Exercise instructions = Please copy each line of the records below that holds the word "time".

Data for review =
• • • • • • •
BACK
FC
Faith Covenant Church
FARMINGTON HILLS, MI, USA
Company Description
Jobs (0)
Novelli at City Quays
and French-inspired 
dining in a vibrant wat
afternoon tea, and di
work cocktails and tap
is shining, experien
• • • • • • •
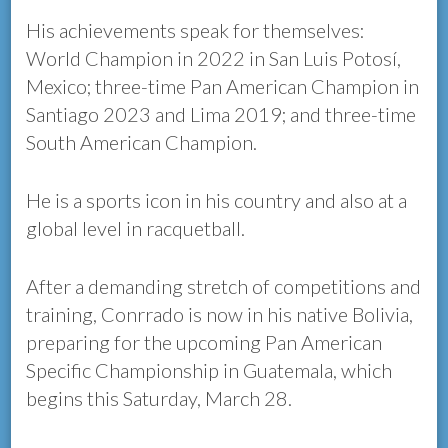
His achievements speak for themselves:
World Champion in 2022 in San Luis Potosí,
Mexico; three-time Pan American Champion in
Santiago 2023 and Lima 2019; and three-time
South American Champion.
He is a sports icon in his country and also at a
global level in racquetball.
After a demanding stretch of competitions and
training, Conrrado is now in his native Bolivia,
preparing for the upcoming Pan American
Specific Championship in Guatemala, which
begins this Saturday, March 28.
• • • • • • •
Solution for this exercise =
Mexico; three-time Pan American Champion in
Santiago 2023 and Lima 2019; and three-time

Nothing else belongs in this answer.